Sarà un inizio tutto in salita quello di Hillary Clinton nel suo nuovo incarico di segretario di Stato americano, che assumerà con l'ingresso alla Casa Bianca di Barack Obama tra meno di tre settimane. Clinton dovrà infatti affrontare da subito la crisi di Gaza dando fondo a tutta la sua influenza sui leader della regione. Secondo quanto riportato dal New York Times l'ex first lady ha dalla sua una buona conoscenza degli equilibri mediorientali e le ottime relazioni costruite da suo marito Bill negli anni della presidenza. Fin dai primi giorni di lavoro Hillary dovrà però convincere i leader palestinesi di essere un interlocutore imparziale, vista la sua vicinanza alla comunità ebraica che le ha consentito l'elezione al Senato nello Stato di New York, che annovera il maggior numero di ebrei dopo lo Stato di Israele.

Nelle ultime settimane Clinton è rimasta in disparte lasciando la gestione della crisi all'attuale capo della diplomazia americana, ma una sua presa di posizione non può tardare. «Sono con le persone di Israele che vivono nella paura mentre le loro case sono assediate», aveva dichiarato Clinton dopo gli attacchi missilistici da parte di Hamas nel maggio 2007. Negli anni scorsi il futuro segretario di Stato non aveva neppure escluso l'uso di armi nucleari contro l'Iran se quest'ultimo avesse attaccato lo Stato di Israele con l'atomica.

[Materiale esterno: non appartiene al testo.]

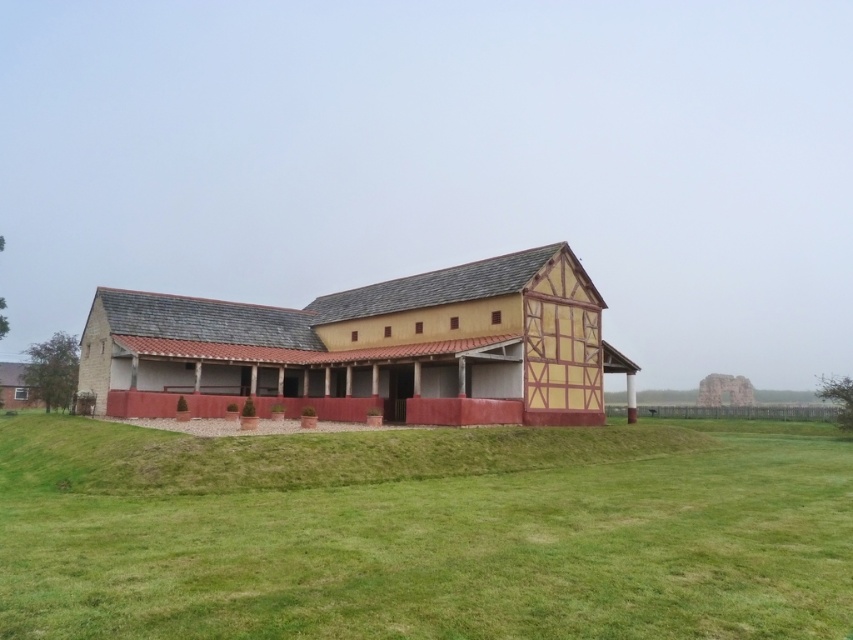 Does green grass at center appear under wooden barn at center?

Correct, green grass at center is located below wooden barn at center.

Is point (474, 440) in front of point (479, 305)?

Yes, it is.

Find the location of a particular element. The height and width of the screenshot is (640, 853). green grass at center is located at coordinates (424, 532).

La comunità ebraica aveva fatto sentire il proprio dissenso quando nel 1999 Clinton non aveva reagito durante un convegno dopo che Susha Arafat, moglie dell'allora leader palestinese Yasser Arafat, aveva accusato gli israeliani di usare armi chimiche contro la popolazione palestinese. Il bacio tra le due donne alla fine dell'incontro fece traballare per qualche giorno la sua campagna elettorale per il Senato.

«Hillary dovrà dimostrare la sua indipendenza da Israele», ha detto Aaron D. Miller, analista del Woodrow Wilson International Center for Scholars che fa capo al centro di ricerche della Smithsonian Institution di Washington.

Secondo il New York Times al prossimo segretario di Stato sarà comunque dato «il beneficio del dubbio» da parte dei leader palestinesi, in quanto espressione di un forte cambiamento nella politica americana e per il lavoro svolto negli anni passati dal marito in direzione della pace.